[Exercise brief] Stopping right after the line with "como ele é utilizado.", please reproduce the material below exactly from its first line.

[Dataset excerpts]

-*-

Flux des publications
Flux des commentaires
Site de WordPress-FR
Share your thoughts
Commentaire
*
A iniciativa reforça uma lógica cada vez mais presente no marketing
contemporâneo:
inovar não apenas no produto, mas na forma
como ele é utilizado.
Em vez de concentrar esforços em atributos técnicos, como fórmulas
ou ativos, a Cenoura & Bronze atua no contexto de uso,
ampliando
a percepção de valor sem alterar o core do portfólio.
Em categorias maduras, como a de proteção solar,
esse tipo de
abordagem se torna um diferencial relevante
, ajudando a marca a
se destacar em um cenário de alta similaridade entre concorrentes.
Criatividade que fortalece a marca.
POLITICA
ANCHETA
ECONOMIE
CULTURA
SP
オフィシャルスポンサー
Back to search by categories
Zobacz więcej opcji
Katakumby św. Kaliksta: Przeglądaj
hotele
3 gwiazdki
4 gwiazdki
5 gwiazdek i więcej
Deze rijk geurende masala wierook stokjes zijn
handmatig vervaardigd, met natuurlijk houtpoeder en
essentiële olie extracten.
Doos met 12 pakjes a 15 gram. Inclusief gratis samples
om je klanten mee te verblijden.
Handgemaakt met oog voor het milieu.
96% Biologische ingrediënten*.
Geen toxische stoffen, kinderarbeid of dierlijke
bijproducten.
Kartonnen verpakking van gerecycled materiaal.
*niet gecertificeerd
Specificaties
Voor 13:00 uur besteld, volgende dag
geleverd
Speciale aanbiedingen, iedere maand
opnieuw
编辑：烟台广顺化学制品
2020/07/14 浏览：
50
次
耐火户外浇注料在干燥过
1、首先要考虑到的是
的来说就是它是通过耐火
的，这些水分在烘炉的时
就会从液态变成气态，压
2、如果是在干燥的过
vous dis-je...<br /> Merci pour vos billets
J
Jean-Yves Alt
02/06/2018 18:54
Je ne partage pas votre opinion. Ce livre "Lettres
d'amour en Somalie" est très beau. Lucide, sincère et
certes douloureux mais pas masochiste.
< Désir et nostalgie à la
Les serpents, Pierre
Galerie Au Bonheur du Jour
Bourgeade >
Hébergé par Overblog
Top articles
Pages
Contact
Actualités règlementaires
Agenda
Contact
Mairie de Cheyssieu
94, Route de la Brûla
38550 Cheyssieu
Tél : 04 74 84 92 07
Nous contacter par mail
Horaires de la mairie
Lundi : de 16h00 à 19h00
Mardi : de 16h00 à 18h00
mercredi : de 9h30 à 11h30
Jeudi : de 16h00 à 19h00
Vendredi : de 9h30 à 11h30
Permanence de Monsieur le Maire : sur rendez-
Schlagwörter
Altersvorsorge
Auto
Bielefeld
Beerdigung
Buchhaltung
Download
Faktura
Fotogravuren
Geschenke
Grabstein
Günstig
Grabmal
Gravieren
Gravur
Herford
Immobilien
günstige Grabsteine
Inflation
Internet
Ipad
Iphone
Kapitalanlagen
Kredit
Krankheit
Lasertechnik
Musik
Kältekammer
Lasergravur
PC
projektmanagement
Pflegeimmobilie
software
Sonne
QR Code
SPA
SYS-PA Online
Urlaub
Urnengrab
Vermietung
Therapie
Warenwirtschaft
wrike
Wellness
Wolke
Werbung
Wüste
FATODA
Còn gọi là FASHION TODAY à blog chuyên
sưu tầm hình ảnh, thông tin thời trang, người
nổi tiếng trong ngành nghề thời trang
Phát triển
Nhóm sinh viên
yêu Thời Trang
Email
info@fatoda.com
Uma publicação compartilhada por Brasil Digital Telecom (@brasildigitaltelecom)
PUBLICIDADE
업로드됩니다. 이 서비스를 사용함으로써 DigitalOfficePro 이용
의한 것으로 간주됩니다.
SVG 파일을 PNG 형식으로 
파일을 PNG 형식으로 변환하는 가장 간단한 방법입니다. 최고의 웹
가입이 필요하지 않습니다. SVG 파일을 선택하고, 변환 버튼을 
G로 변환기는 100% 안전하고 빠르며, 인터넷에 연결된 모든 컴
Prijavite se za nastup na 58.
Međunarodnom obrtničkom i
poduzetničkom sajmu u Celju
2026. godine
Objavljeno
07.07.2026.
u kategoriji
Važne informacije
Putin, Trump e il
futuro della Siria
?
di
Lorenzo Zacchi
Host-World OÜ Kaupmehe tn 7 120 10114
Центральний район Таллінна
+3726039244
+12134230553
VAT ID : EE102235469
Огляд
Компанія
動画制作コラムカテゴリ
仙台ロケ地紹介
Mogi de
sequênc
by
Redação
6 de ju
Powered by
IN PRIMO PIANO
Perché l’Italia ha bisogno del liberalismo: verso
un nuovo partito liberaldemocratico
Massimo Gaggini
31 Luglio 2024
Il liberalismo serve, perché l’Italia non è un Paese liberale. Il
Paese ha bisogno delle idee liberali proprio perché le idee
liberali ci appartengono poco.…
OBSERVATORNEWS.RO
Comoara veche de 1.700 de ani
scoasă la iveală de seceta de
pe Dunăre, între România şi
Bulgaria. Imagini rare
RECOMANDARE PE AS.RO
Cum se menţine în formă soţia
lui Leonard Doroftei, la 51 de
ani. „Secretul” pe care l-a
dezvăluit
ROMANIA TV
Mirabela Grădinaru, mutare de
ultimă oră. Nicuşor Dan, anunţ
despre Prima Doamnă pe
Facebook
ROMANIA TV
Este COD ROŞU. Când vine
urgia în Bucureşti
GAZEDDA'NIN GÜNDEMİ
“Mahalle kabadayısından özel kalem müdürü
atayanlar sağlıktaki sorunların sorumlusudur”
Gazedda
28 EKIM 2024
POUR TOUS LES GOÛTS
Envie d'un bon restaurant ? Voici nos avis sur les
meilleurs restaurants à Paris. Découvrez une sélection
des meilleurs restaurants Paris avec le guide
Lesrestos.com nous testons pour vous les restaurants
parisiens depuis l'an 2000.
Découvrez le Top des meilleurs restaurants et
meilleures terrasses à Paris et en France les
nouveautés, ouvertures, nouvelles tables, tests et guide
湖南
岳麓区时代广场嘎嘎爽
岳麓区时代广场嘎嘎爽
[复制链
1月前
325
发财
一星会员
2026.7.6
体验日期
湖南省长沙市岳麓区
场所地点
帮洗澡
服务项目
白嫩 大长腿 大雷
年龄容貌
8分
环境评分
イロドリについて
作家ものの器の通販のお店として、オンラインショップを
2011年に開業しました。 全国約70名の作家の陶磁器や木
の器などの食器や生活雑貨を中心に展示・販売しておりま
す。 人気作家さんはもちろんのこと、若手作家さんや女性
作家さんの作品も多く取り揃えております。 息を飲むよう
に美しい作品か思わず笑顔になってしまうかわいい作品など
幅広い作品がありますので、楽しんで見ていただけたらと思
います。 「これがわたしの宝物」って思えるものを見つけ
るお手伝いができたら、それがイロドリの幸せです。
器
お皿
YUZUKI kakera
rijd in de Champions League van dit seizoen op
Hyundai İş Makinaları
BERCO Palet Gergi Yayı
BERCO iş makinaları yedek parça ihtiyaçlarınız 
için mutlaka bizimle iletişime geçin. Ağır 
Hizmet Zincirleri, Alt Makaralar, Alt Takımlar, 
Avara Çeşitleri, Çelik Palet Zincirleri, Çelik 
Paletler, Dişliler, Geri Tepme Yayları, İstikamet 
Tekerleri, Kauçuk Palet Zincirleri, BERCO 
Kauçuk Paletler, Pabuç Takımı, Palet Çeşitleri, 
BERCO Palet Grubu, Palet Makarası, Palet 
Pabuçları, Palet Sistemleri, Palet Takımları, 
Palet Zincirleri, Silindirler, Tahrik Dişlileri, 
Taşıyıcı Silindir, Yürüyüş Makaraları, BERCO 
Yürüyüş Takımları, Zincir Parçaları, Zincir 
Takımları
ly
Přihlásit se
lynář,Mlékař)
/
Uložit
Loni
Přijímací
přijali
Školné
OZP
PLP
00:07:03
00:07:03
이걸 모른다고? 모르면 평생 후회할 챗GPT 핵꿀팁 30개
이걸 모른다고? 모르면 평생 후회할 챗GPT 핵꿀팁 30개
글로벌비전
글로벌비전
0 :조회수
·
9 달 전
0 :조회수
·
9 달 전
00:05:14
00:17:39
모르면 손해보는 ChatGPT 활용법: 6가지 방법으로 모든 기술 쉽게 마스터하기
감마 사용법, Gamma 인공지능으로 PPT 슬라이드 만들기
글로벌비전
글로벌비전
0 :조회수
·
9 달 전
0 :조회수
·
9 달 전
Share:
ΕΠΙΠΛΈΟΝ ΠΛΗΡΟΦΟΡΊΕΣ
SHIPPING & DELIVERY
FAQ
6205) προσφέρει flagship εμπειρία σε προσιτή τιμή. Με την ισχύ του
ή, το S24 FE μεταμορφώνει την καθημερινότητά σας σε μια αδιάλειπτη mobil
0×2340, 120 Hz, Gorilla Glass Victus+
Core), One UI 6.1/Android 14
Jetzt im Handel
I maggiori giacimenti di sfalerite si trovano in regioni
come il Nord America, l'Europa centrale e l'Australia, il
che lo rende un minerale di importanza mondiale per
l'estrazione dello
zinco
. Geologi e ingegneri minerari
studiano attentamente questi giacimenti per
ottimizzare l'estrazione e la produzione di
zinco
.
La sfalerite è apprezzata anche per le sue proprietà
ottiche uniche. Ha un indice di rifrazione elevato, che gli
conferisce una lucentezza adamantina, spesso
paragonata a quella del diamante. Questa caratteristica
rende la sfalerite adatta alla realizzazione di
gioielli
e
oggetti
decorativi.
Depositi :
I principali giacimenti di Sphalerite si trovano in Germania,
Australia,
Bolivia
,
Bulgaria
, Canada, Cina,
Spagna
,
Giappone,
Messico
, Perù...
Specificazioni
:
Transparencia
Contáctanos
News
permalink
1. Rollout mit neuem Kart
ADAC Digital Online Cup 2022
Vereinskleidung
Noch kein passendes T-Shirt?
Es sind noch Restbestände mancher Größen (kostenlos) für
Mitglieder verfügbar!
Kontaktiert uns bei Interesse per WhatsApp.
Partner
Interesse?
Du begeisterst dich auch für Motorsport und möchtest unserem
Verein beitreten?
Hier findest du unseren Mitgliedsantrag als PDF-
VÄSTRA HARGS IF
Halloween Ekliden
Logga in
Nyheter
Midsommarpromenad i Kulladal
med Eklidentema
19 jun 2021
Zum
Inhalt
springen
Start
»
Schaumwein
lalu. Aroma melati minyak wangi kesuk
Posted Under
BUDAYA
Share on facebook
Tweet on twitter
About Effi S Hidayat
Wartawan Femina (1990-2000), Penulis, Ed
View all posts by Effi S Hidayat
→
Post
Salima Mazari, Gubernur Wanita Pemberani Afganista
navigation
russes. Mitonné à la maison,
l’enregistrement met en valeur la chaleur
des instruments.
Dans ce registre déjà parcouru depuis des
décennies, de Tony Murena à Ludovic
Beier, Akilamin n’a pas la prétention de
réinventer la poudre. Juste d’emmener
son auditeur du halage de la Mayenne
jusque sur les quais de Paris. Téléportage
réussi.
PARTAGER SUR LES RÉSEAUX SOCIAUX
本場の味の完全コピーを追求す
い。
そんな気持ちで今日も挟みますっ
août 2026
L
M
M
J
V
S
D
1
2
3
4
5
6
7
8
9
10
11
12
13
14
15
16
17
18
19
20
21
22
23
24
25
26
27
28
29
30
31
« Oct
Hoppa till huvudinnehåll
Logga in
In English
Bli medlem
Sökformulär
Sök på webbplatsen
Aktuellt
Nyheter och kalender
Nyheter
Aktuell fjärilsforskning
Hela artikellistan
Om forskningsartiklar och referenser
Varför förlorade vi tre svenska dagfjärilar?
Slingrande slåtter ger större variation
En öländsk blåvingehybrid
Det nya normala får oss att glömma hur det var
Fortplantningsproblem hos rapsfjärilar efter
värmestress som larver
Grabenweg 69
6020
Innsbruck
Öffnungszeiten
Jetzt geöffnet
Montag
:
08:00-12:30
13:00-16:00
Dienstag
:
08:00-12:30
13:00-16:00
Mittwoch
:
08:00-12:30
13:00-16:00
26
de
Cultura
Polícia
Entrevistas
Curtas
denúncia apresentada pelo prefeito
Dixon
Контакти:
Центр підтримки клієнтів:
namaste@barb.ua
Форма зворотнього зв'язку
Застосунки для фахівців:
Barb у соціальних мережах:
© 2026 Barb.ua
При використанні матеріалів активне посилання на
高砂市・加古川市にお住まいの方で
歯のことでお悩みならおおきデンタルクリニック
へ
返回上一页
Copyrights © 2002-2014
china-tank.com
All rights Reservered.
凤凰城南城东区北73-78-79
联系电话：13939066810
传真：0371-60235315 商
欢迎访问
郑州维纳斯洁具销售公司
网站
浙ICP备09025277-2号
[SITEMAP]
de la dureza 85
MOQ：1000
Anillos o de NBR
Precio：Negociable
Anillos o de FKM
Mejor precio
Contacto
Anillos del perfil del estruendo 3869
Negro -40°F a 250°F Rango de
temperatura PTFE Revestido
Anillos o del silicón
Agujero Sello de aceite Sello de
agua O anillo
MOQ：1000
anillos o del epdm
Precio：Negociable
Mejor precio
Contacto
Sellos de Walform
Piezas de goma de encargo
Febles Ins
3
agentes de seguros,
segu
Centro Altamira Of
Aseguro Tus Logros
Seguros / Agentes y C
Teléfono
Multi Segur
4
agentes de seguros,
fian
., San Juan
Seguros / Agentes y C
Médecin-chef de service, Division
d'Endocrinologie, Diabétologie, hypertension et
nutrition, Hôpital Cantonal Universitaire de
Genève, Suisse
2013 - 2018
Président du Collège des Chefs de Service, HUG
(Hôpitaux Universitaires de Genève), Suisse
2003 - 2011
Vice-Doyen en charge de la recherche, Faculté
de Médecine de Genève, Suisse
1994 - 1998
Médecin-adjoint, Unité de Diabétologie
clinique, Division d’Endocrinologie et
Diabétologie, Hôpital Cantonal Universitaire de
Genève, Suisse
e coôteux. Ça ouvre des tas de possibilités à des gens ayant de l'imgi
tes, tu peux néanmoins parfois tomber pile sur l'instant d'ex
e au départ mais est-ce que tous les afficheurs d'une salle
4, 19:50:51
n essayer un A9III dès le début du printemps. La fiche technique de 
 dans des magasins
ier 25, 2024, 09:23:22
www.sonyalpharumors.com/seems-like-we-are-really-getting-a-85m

-*-

[Solution below]
Flux des publications
Flux des commentaires
Site de WordPress-FR
Share your thoughts
Commentaire
*
A iniciativa reforça uma lógica cada vez mais presente no marketing
contemporâneo:
inovar não apenas no produto, mas na forma
como ele é utilizado.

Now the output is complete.